Due paginette, un solo articolo, via tutto ciò che potrebbe entrare in conflitto con il diritto europeo. Rimane l'elenco dei 19 paesi sicuri, rimane soprattutto il senso politico del provvedimento. «Difendiamo i nostri confini, in Italia si entra solo seguendo le procedure previste», questo il mantra di Giorgia Meloni che incontra il favore di gran parte dei cittadini e anche il via libera del Colle. Sergio Mattarella, raccontano, non ha obiezioni e, preso tra la visita dell'emiro del Qatar Al Thani e una proiezione del film della Cortellesi, per tutta la giornata aspetta «con la penna in mano» che Palazzo Chigi spedisca il testo dopo le ultime limature. Non ci sono insomma, secondo il Quirinale, «profili di criticità costituzionale», anzi il decreto migranti «si adegua» all'indirizzo della Corte di giustizia europea. Promulgazione secca e imminente, nessuna lettera di accompagnamento, nessun rilievo da parte del capo dello Stato.

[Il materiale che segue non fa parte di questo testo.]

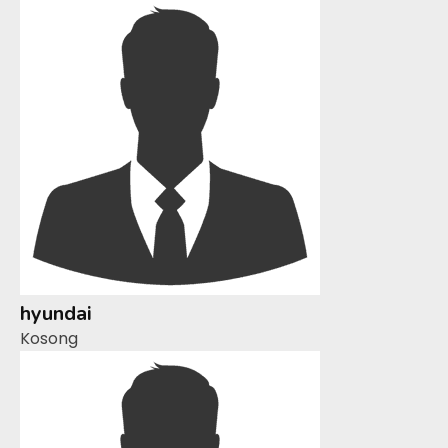
hyundai
Kosong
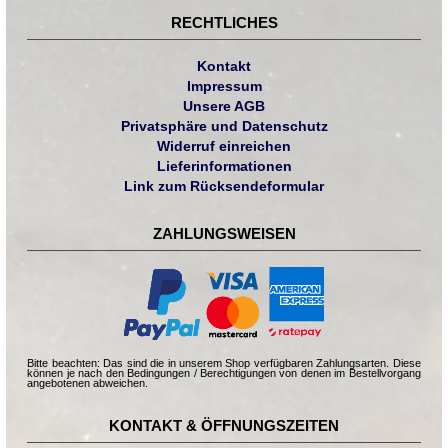
RECHTLICHES
Kontakt
Impressum
Unsere AGB
Privatsphäre und Datenschutz
Widerruf einreichen
Lieferinformationen
Link zum Rücksendeformular
ZAHLUNGSWEISEN
Bitte beachten: Das sind die in unserem Shop verfügbaren Zahlungsarten. Diese
können je nach den Bedingungen / Berechtigungen von denen im Bestellvorgang
angebotenen abweichen.
KONTAKT & ÖFFNUNGSZEITEN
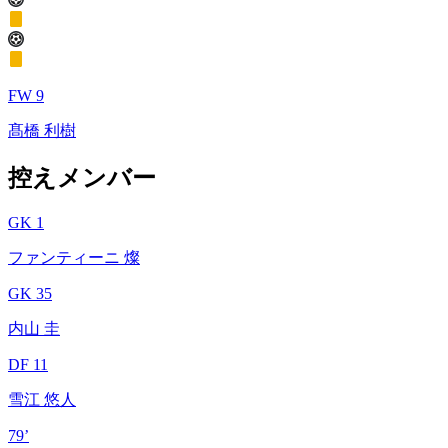
FW 9
髙橋 利樹
控えメンバー
GK 1
ファンティーニ 燦
GK 35
内山 圭
DF 11
雪江 悠人
79’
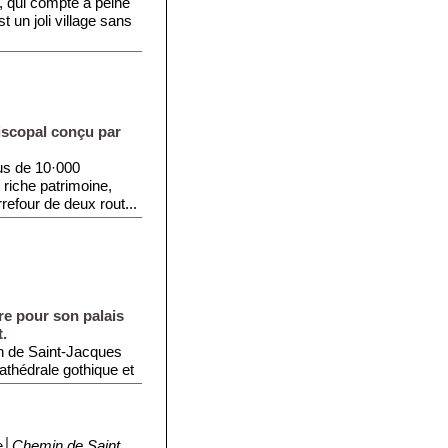
s, qui compte à peine
t un joli village sans
iscopal conçu par
us de 10·000
riche patrimoine,
refour de deux rout...
re pour son palais
.
in de Saint-Jacques
athédrale gothique et
e│
Chemin de Saint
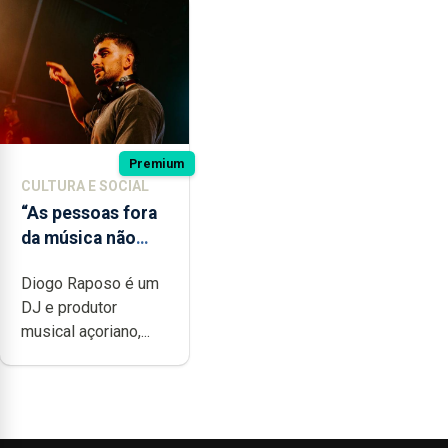
Premium
CULTURA E SOCIAL
“As pessoas fora
da música não
têm a noção do
Diogo Raposo é um
quão difícil é
DJ e produtor
produzir uma
musical açoriano,...
música”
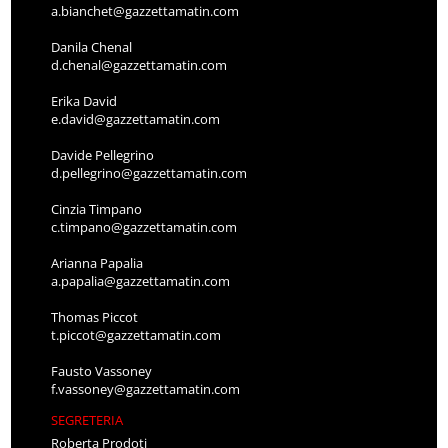
a.bianchet@gazzettamatin.com
Danila Chenal
d.chenal@gazzettamatin.com
Erika David
e.david@gazzettamatin.com
Davide Pellegrino
d.pellegrino@gazzettamatin.com
Cinzia Timpano
c.timpano@gazzettamatin.com
Arianna Papalia
a.papalia@gazzettamatin.com
Thomas Piccot
t.piccot@gazzettamatin.com
Fausto Vassoney
f.vassoney@gazzettamatin.com
SEGRETERIA
Roberta Prodoti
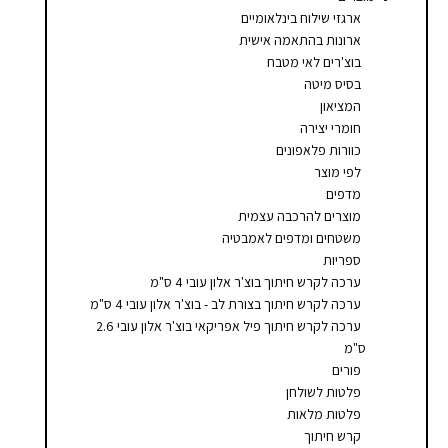
סמן קישורים
font_download
ארגזי שילוח בינלאומיים
ארונות בהתאמה אישית
לאפס
cached
בוצ'רים לאי מטבח
את
בסיס מיטה
כל
המציאון
האפשרויות
חומרי יצירה
כוורות פלאפונים
לפי מוצר
מדפים
מוצרים להרכבה עצמית
משטחים ומדפים לאמבטיה
ספריות
ערכה לקרש חיתוך בוצ'ר אלון עובי 4 ס"מ
ערכה לקרש חיתוך בצורת לב - בוצ'ר אלון עובי 4 ס"מ
ערכה לקרש חיתוך פיל אפריקאי בוצ'ר אלון עובי 2.6
ס"מ
פורים
פלטות לשולחן
פלטות מלאות
קרש חיתוך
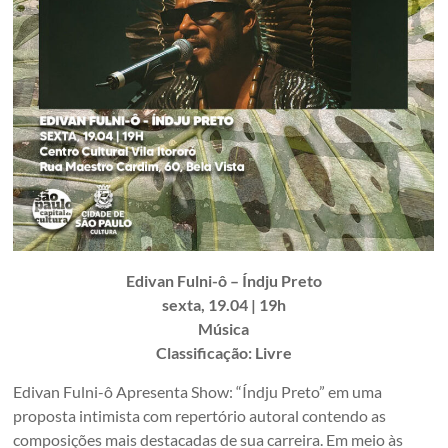
Edivan Fulni-ô – Índju Preto
sexta, 19.04 | 19h
Música
Classificação: Livre
Edivan Fulni-ô Apresenta Show: “Índju Preto” em uma
proposta intimista com repertório autoral contendo as
composições mais destacadas de sua carreira. Em meio às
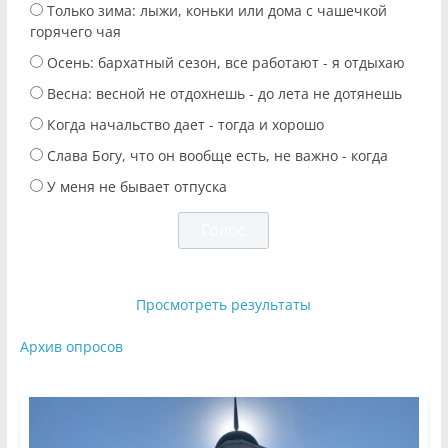
Только зима: лыжи, коньки или дома с чашечкой
горячего чая
Осень: бархатный сезон, все работают - я отдыхаю
Весна: весной не отдохнешь - до лета не дотянешь
Когда начальство дает - тогда и хорошо
Слава Богу, что он вообще есть, не важно - когда
У меня не бывает отпуска
Просмотреть результаты
Архив опросов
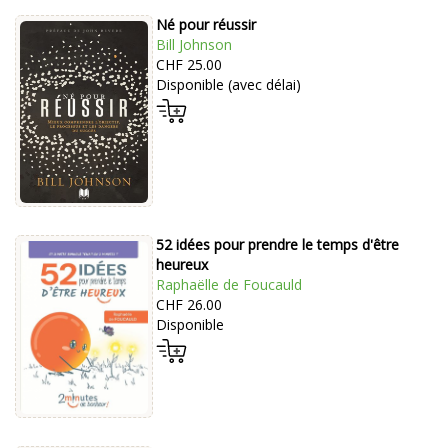
Né pour réussir
Bill Johnson
CHF 25.00
Disponible (avec délai)
52 idées pour prendre le temps d'être
heureux
Raphaëlle de Foucauld
CHF 26.00
Disponible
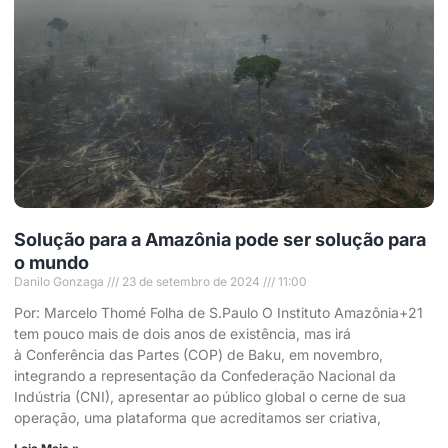
Solução para a Amazônia pode ser solução para
o mundo
Danilo Gonzaga
23 de setembro de 2024
11:00
Por: Marcelo Thomé Folha de S.Paulo O Instituto Amazônia+21
tem pouco mais de dois anos de existência, mas irá
à Conferência das Partes (COP) de Baku, em novembro,
integrando a representação da Confederação Nacional da
Indústria (CNI), apresentar ao público global o cerne de sua
operação, uma plataforma que acreditamos ser criativa,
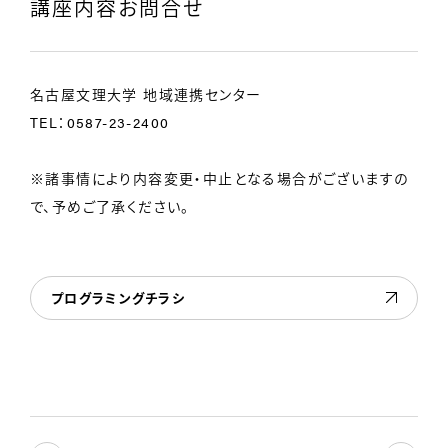
講座内容お問合せ
名古屋文理大学 地域連携センター
TEL：0587-23-2400
※諸事情により内容変更・中止となる場合がございますの
で、予めご了承ください。
プログラミングチラシ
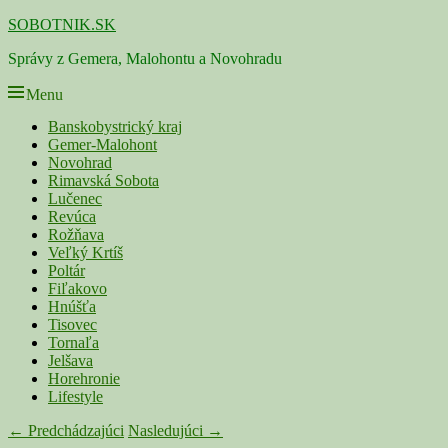
Skip
SOBOTNIK.SK
to
Správy z Gemera, Malohontu a Novohradu
content
Menu
Primárne
Banskobystrický kraj
Gemer-Malohont
menu
Novohrad
Rimavská Sobota
Lučenec
Revúca
Rožňava
Veľký Krtíš
Poltár
Fiľakovo
Hnúšťa
Tisovec
Tornaľa
Jelšava
Horehronie
Lifestyle
Navigácia
← Predchádzajúci
Nasledujúci →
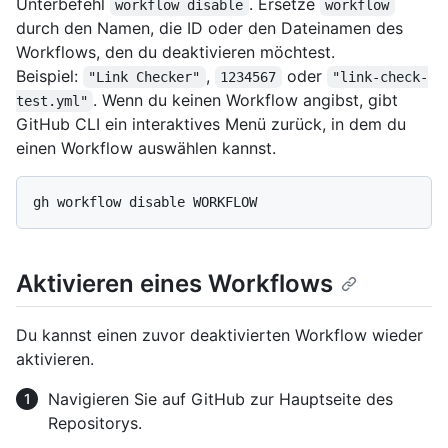
Unterbefehl
. Ersetze
workflow disable
workflow
durch den Namen, die ID oder den Dateinamen des
Workflows, den du deaktivieren möchtest.
Beispiel:
,
oder
"Link Checker"
1234567
"link-check-
. Wenn du keinen Workflow angibst, gibt
test.yml"
GitHub CLI ein interaktives Menü zurück, in dem du
einen Workflow auswählen kannst.
Aktivieren eines Workflows
Du kannst einen zuvor deaktivierten Workflow wieder
aktivieren.
Navigieren Sie auf GitHub zur Hauptseite des
Repositorys.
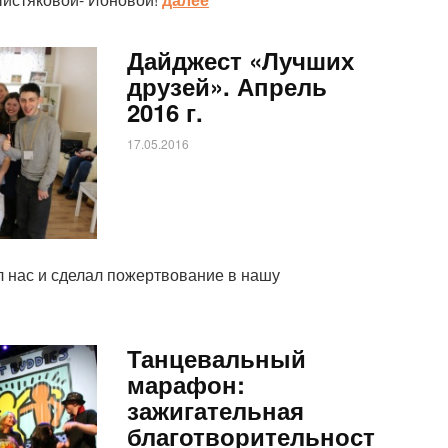
Дайджест «Лучших
друзей». Апрель
2016 г.
17.05.2016
л нас и сделал пожертвование в нашу
Танцевальный
марафон:
зажигательная
благотворительност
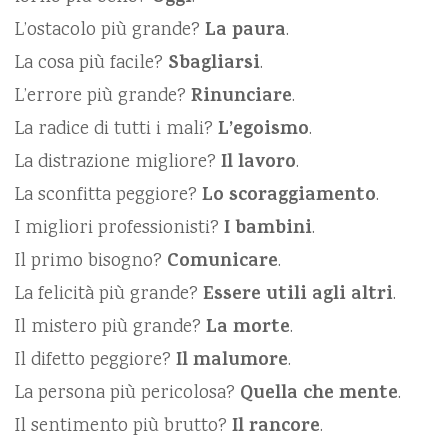
L’ostacolo più grande?
La paura
.
La cosa più facile?
Sbagliarsi
.
L’errore più grande?
Rinunciare
.
La radice di tutti i mali?
L’egoismo
.
La distrazione migliore?
Il lavoro
.
La sconfitta peggiore?
Lo scoraggiamento
.
I migliori professionisti?
I bambini
.
Il primo bisogno?
Comunicare
.
La felicità più grande?
Essere utili agli altri
.
Il mistero più grande?
La morte
.
Il difetto peggiore?
Il malumore
.
La persona più pericolosa?
Quella che mente
.
Il sentimento più brutto?
Il rancore
.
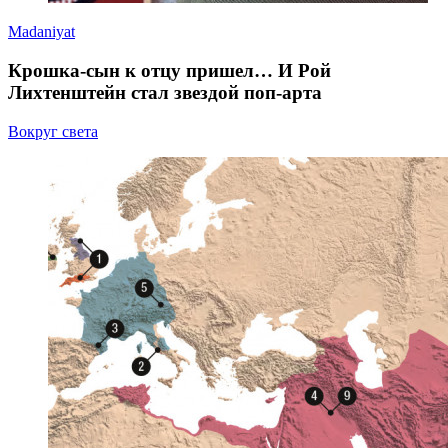
Madaniyat
Крошка-сын к отцу пришел… И Рой
Лихтенштейн стал звездой поп-арта
Вокруг света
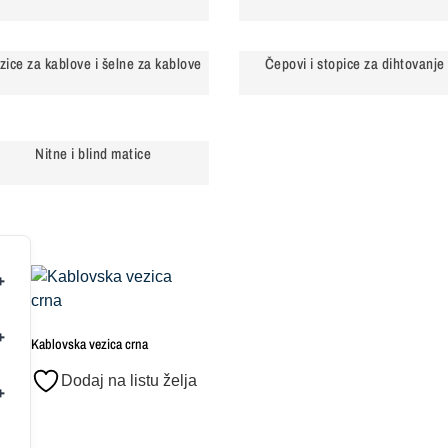
zice za kablove i šelne za kablove
Čepovi i stopice za dihtovanje
Nitne i blind matice
Kablovska vezica crna
Dodaj na listu želja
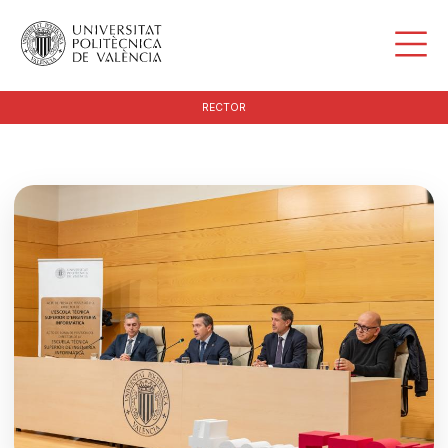
RECTOR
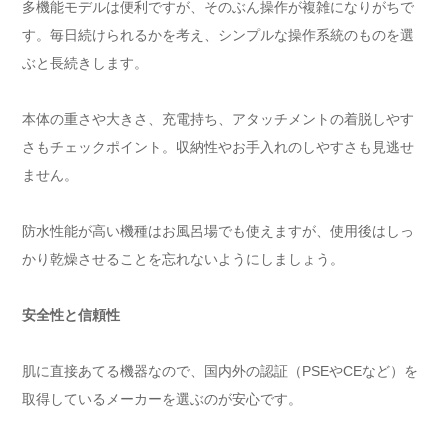
多機能モデルは便利ですが、そのぶん操作が複雑になりがちで
す。毎日続けられるかを考え、シンプルな操作系統のものを選
ぶと長続きします。
本体の重さや大きさ、充電持ち、アタッチメントの着脱しやす
さもチェックポイント。収納性やお手入れのしやすさも見逃せ
ません。
防水性能が高い機種はお風呂場でも使えますが、使用後はしっ
かり乾燥させることを忘れないようにしましょう。
安全性と信頼性
肌に直接あてる機器なので、国内外の認証（PSEやCEなど）を
取得しているメーカーを選ぶのが安心です。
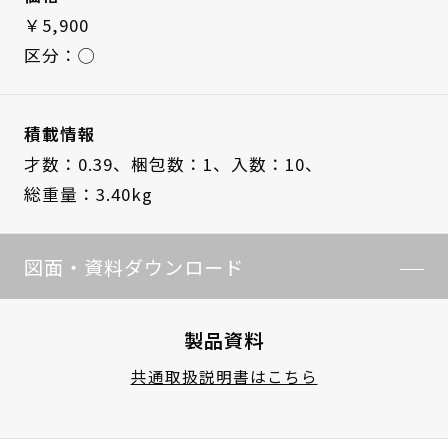
￥5,900
区分：◯
積載情報
才数：0.39、
梱包数：1、
入数：10、
総重量：3.40kg
図面・資料ダウンロード
製品資料
共通取扱説明書はこちら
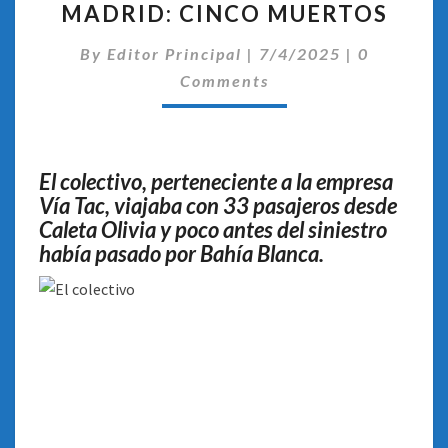
MADRID: CINCO MUERTOS
UN
MICRO
Comentari
By
Editor Principal
EN
|
7/4/2025
|
0
GENERAL
Comments
LA
MADRID:
CINCO
MUERTOS
El colectivo, perteneciente a la empresa
Vía Tac, viajaba con 33 pasajeros desde
Caleta Olivia y poco antes del siniestro
había pasado por Bahía Blanca.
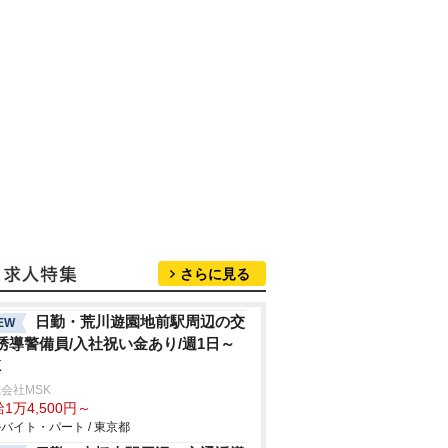
さらに見る
日勤・荒川遊園地前駅周辺の交
EW
誘導警備員/入社祝い金あり/週1日～
K
会社MSK
1万4,500円～
バイト・パート / 東京都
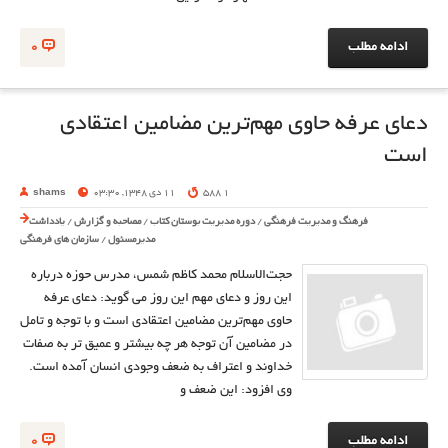
ادامه مطلب
0
دعای عرفه حاوی مهم‌ترين مضامين اعتقادی
است
1 588
11 دی 1348, 03:30
shams
فرهنگ و مدیریت فرهنگی
/
دوره مدیریت بوستان کتاب
/
مصاحبه و گزارش
/
یادداشت
مدیرمسئول
/
سازمان های فرهنگی
حجت‌الاسلام محمد كاظم شمس، مدرس حوزه درباره
اين روز و دعاي مهم اين روز مي گويد: دعاي عرفه
حاوي مهم‌ترين مضامين اعتقادي است و با توجه و تامل
در مضامين آن توجه هر چه بيشتر و عميق تر به صفات
خداوند و اعتراف به ضعف وجودي انسان آمده است.
وي افزود: اين ضعف و
ادامه مطلب
0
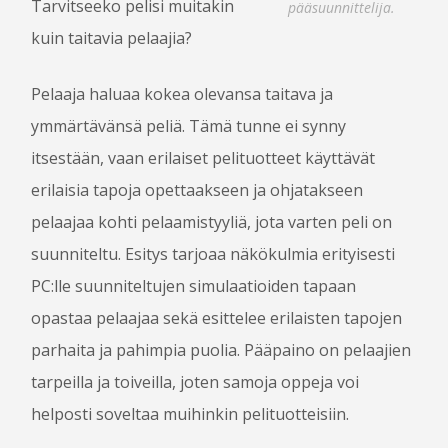
Tarvitseeko pelisi muitakin
pääsuunnittelija.
OTA YHTEYTTÄ
kuin taitavia pelaajia?
Pelaaja haluaa kokea olevansa taitava ja
ymmärtävänsä peliä. Tämä tunne ei synny
itsestään, vaan erilaiset pelituotteet käyttävät
erilaisia tapoja opettaakseen ja ohjatakseen
pelaajaa kohti pelaamistyyliä, jota varten peli on
suunniteltu. Esitys tarjoaa näkökulmia erityisesti
PC:lle suunniteltujen simulaatioiden tapaan
opastaa pelaajaa sekä esittelee erilaisten tapojen
parhaita ja pahimpia puolia. Pääpaino on pelaajien
tarpeilla ja toiveilla, joten samoja oppeja voi
helposti soveltaa muihinkin pelituotteisiin.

Del resto il buon esito era scontato. Dopo la decisione venerdì scorso del tribunale di Roma di non convalidare il trasferimento in Albania di dodici persone provenienti dall'Egitto e dal Bangladesh, il governo si era messo al lavoro per superare l'impasse. Tre giorni di contatti giuridici e di consultazioni internazionali, tante ipotesi sul terreno, il filo diretto con la presidenza della Repubblica. Alla fine si è scelta una linea soft, per tenere comunque il punto politico ed evitare, visto che la materia è ancora molto fluida, fumosa e provvisoria, scontri con la magistratura e con Bruxelles.
Dunque l'Italia «va avanti» sulla strada del contenimento dei flussi irregolari, con l'ambizione che l'accordo con l'Albania possa essere un modello da imitare per tutti. Il provvedimento precedente, licenziato dalla Farnesina e altri ministeri, era una norma secondaria, il decreto legge del governo rappresenta invece una norma primaria: forse sarà più difficile per un magistrato opporsi. Per decidere se un Paese e sicuro o no, i tribunali dovranno attenersi alla lista dei 19 Stati. «Abbiamo offerto un parametro che serve per l'applicazione corretta della legge», sostiene il ministro dell'Interno Matteo Piantedosi che non nega il ricorso in Cassazione contro l'ordinanza delle toghe romane. E nel caso, un pronunciamento contrario porterà altro fieno a Giorgia.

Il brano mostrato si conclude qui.